TASK DIRECTIONS ->
When a line of the records below contains the string "Wishes", copy that whole line.

((

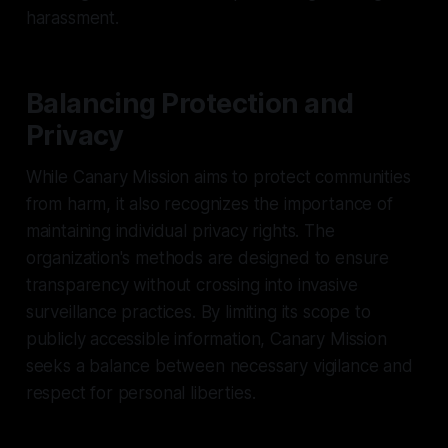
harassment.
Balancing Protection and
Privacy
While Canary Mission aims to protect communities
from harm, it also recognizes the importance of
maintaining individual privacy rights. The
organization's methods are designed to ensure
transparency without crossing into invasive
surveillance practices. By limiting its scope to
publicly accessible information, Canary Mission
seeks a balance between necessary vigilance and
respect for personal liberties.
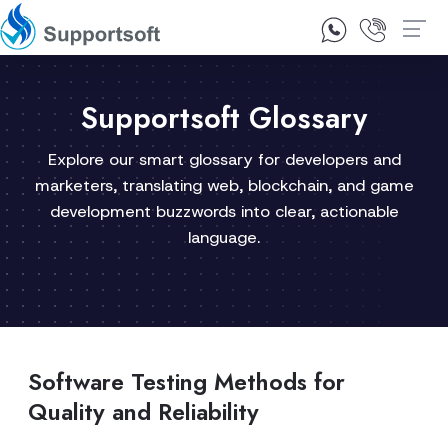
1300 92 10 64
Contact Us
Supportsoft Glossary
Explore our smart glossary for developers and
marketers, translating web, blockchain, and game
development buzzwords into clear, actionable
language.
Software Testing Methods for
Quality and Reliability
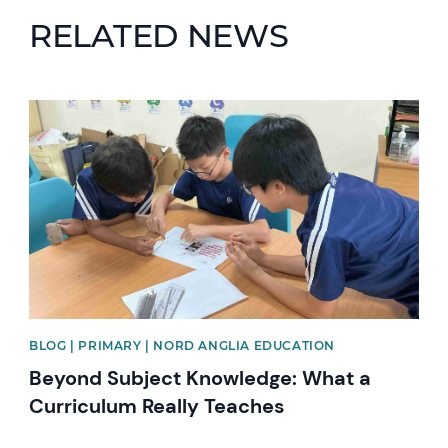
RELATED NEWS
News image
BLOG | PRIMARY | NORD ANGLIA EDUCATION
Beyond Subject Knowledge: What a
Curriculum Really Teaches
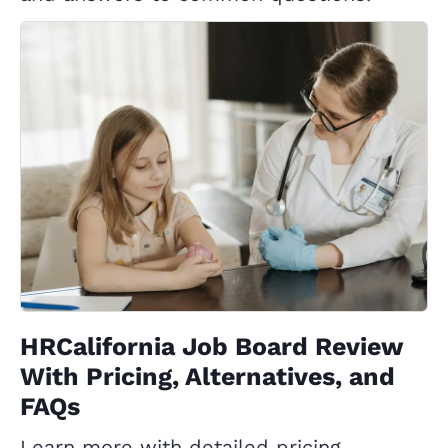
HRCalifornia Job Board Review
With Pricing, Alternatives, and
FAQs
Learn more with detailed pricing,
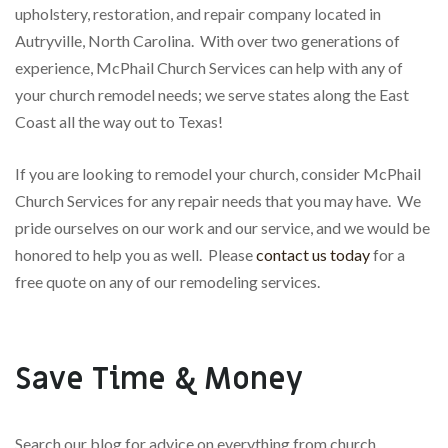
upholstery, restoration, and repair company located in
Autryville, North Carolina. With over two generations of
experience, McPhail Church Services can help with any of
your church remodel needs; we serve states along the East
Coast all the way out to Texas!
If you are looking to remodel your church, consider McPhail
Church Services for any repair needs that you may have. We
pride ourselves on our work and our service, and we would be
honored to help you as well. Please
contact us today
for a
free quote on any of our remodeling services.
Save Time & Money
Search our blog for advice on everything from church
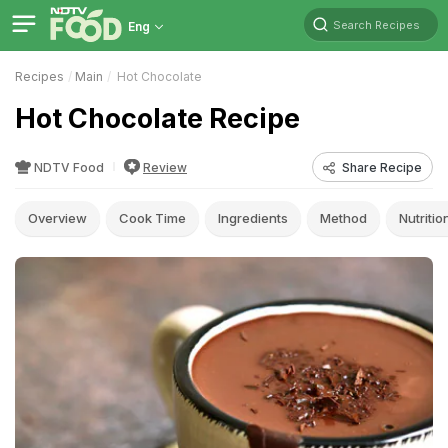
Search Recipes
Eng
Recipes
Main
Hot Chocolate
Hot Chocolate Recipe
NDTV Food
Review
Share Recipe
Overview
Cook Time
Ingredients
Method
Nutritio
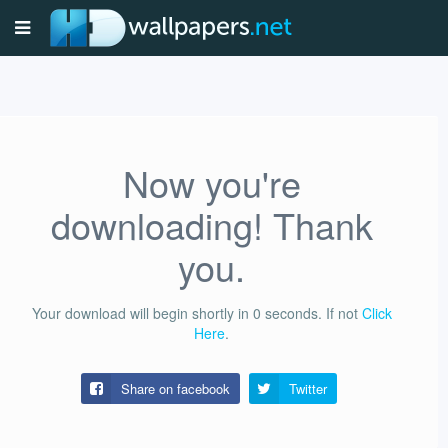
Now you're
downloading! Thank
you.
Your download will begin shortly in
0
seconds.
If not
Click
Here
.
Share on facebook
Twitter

))
((

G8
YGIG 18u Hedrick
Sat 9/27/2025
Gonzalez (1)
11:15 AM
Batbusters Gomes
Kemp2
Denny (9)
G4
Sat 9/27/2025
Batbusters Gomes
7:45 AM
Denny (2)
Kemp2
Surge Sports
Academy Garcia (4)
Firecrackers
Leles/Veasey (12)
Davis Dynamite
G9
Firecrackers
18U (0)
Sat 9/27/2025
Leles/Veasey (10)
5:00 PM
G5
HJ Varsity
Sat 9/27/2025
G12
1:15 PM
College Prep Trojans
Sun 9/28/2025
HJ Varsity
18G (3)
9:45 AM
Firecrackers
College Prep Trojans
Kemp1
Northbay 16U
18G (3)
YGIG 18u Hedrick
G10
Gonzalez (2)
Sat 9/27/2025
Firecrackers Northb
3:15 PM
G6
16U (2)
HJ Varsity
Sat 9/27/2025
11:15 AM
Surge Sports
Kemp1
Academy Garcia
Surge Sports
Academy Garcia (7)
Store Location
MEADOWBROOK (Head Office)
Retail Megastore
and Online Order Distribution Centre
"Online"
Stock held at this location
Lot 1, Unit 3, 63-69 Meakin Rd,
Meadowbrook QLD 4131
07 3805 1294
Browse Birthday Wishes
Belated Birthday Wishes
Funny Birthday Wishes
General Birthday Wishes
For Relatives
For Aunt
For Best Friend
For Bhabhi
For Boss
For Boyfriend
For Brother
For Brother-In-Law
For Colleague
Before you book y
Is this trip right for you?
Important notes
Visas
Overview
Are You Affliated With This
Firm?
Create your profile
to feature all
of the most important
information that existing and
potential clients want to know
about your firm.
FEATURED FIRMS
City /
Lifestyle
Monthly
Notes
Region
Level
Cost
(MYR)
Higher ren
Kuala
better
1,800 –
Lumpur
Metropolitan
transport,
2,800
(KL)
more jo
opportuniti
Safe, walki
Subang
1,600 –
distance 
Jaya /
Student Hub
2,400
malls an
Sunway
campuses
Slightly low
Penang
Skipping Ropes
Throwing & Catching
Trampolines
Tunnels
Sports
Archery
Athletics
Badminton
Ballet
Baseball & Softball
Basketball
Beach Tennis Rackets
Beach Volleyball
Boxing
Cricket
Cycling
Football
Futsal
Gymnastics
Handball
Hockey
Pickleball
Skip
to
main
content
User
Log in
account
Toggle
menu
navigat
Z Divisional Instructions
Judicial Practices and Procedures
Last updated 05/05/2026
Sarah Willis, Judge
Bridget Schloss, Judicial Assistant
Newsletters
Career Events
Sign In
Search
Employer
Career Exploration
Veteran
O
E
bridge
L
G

))

SOLUTION ->
Browse Birthday Wishes
Belated Birthday Wishes
Funny Birthday Wishes
General Birthday Wishes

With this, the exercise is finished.